### Work request
Your response should contain every line from the data below that holds the string "stop".

** Opening Records block **

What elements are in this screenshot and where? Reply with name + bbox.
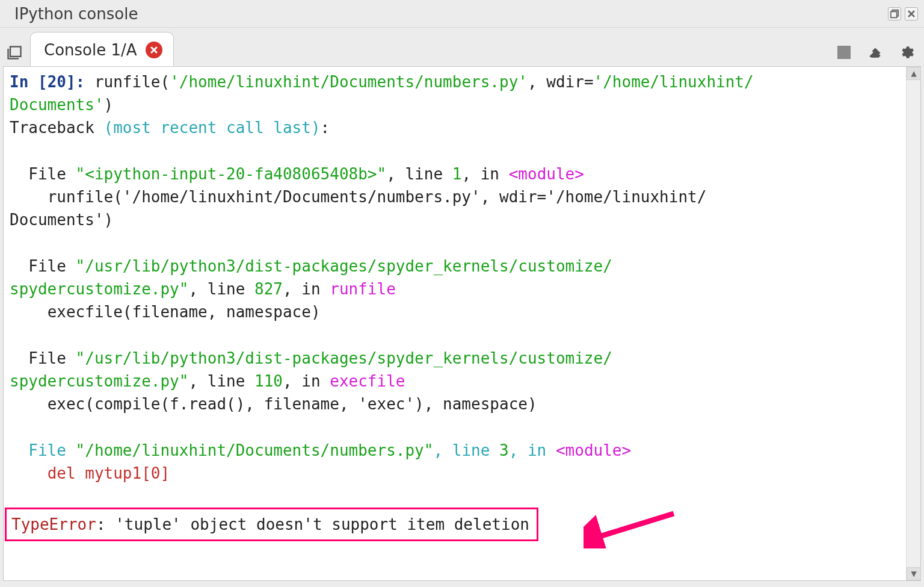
console-toolbar — [835, 43, 916, 61]
frame-3: File "/usr/lib/python3/dist-packages/spy… — [10, 349, 612, 390]
console-scroll-area[interactable]: In [20]: runfile('/home/linuxhint/Docume… — [3, 66, 921, 581]
scroll-down-icon[interactable]: ▼ — [907, 567, 921, 580]
frame-2: File "/usr/lib/python3/dist-packages/spy… — [10, 257, 612, 298]
window-buttons — [888, 7, 918, 20]
prompt-count: 20 — [48, 73, 66, 91]
frame-1: File "<ipython-input-20-fa408065408b>", … — [28, 165, 584, 183]
console-output[interactable]: In [20]: runfile('/home/linuxhint/Docume… — [4, 67, 906, 580]
scroll-up-icon[interactable]: ▲ — [907, 67, 921, 80]
options-gear-icon[interactable] — [898, 43, 916, 61]
tab-close-icon[interactable] — [146, 42, 162, 58]
stop-button[interactable] — [835, 43, 853, 61]
svg-rect-0 — [891, 11, 897, 17]
prompt-in: In — [10, 73, 28, 91]
error-type: TypeError — [11, 515, 96, 533]
restore-window-icon[interactable] — [888, 7, 901, 20]
ipython-console-panel: IPython console Console 1/A — [0, 0, 924, 587]
panel-title: IPython console — [14, 5, 138, 23]
tab-console-1a[interactable]: Console 1/A — [30, 32, 174, 67]
frame-4: File "/home/linuxhint/Documents/numbers.… — [28, 441, 631, 459]
tab-row: Console 1/A — [0, 28, 924, 66]
stop-icon — [837, 46, 851, 59]
traceback-head: Traceback (most recent call last): — [10, 119, 330, 137]
tab-label: Console 1/A — [44, 41, 137, 59]
console-body: In [20]: runfile('/home/linuxhint/Docume… — [0, 66, 924, 587]
browse-tabs-button[interactable] — [2, 41, 26, 65]
vertical-scrollbar[interactable]: ▲ ▼ — [906, 67, 920, 580]
error-highlight-box: TypeError: 'tuple' object doesn't suppor… — [5, 508, 538, 541]
panel-titlebar: IPython console — [0, 0, 924, 28]
error-message: : 'tuple' object doesn't support item de… — [96, 515, 529, 533]
clear-button[interactable] — [866, 43, 884, 61]
close-panel-icon[interactable] — [905, 7, 918, 20]
svg-rect-1 — [10, 47, 21, 57]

** Closing Records block **

### Task answer
stop-button[interactable] — [835, 43, 853, 61]
stop-icon — [837, 46, 851, 59]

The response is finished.